Abiomed has agreed to pay $3.1 million to settle allegations it took physicians for expensive, boozy dinners to encourage them to use its heart pumps. Making the payment enables Abiomed to resolve the whistleblower-originated case without admitting liability.
In the government’s view, from 2012 to 2015 Abiomed arranged meals at high-end restaurants such as Eleven Madison Park in New York and Menton in Boston. At these events, “attendees ordered alcohol in an amount inconsistent with legitimate scientific discussion” and Abiomed footed the bill, the government said. The per-head cost of the meals allegedly topped $450, well above Abiomed’s $150 cap.
The government thinks Abiomed deflated its per-head figures by artificially increasing the number of people it claimed were at events. Abiomed is also said to have invited spouses with no professional interest in heart pumps to the meals.
Government officials making the case against Abiomed see these activities as evidence the company sought to induce physicians to use its $20,000 Impella heart pumps. Such inducements would violate the False Claims Act and amount to the defrauding of the federal government, which ultimately paid for some of the pumps through its healthcare programs. Abiomed has resolved the case without admitting liability to these charges.
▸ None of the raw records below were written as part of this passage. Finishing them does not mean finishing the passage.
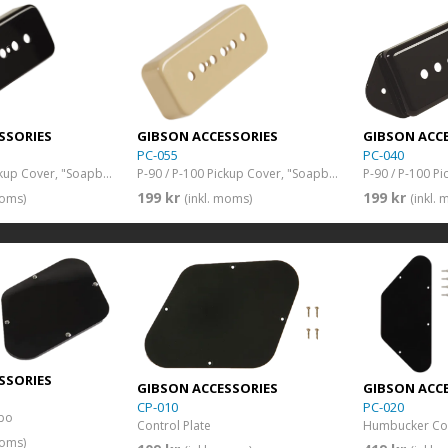
SSORIES
GIBSON ACCESSORIES
GIBSON ACC
PC-055
PC-040
P-90 / P-100 Pickup Cover, "Soapbar" (Black)
P-90 / P-100 Pickup Cover, "Soapbar" (Cream)
199 kr
199 kr
moms)
(inkl. moms)
(inkl.
SSORIES
GIBSON ACCESSORIES
GIBSON ACC
CP-010
PC-020
bo
Control Plate
Humbucker Cov
moms)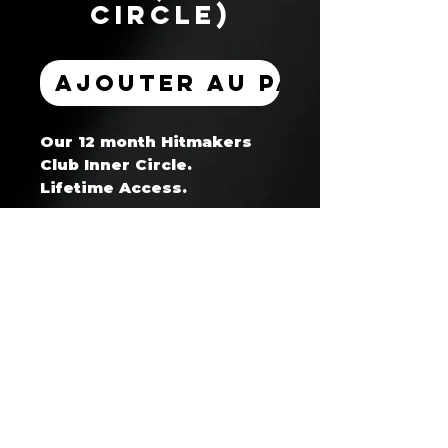
Circle)
Ajouter au panier
Our 12 month Hitmakers
Club Inner Circle.
Lifetime Access.
Hitmaker's Club™ — Artist Coaching & Development Program
Business Website: www.whoisget2gether.com
Support Email: support@hitmakersclub.com
Business SMS/Text: +1 604 678 8865
Registered Business: whoisget2gether (Canada)
Secure Payments Processed via Stripe / PayPal / Wix Payments
🔒 SSL Encrypted | Verified Merchant | No contracts - cancel anytime
30 day cancellation notice required for all memberships/subscriptions
Strict no refund policy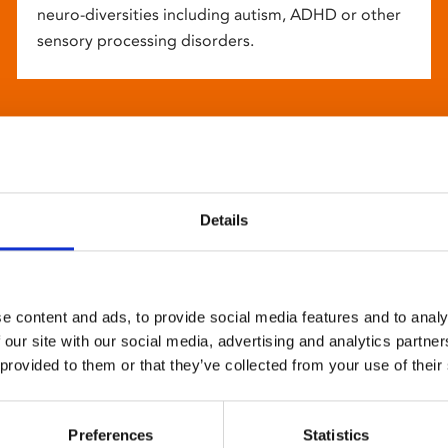
neuro-diversities including autism, ADHD or other
sensory processing disorders.
Details
e content and ads, to provide social media features and to analy
 our site with our social media, advertising and analytics partn
 provided to them or that they’ve collected from your use of their
Preferences
Statistics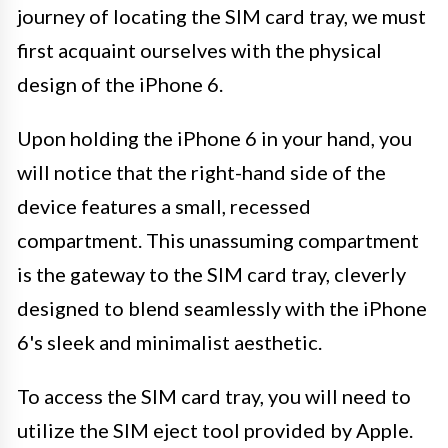
journey of locating the SIM card tray, we must
first acquaint ourselves with the physical
design of the iPhone 6.
Upon holding the iPhone 6 in your hand, you
will notice that the right-hand side of the
device features a small, recessed
compartment. This unassuming compartment
is the gateway to the SIM card tray, cleverly
designed to blend seamlessly with the iPhone
6's sleek and minimalist aesthetic.
To access the SIM card tray, you will need to
utilize the SIM eject tool provided by Apple.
The government thinks taking physicians for fancy meals focused more on entertainment than education can impair their medical judgment. And it hopes the Abiomed settlement will deter other device companies from paying for expensive meals.
“We expect today’s settlement with Abiomed to serve as a warning to medical device manufacturers who try to improperly influence the treatment decisions of physicians,” U.S. attorney Andrew Lelling said in a statement. “My office will continue to investigate sales practices that interfere with that independent medical judgment and that heighten the risk of improper use of limited federal healthcare dollars.”
RELATED: DOJ calls off investigation of Abiomed's Impella marketing
Danvers, Mass.-based Abiomed downplayed the allegations in a SEC filing to disclose the settlement. Abiomed said the investigation found it complied with its internal price cap on meal prices 98% of the time.
The company also noted the case stemmed from the allegations of a former employee who lasted 29 days in the job. The employee claimed Abiomed fired him for complaining about the company’s meal practices. That allegation remains unresolved, but the employee, under whistleblower provisions of the False Claims Act, will receive more than $500,000 of the settlement.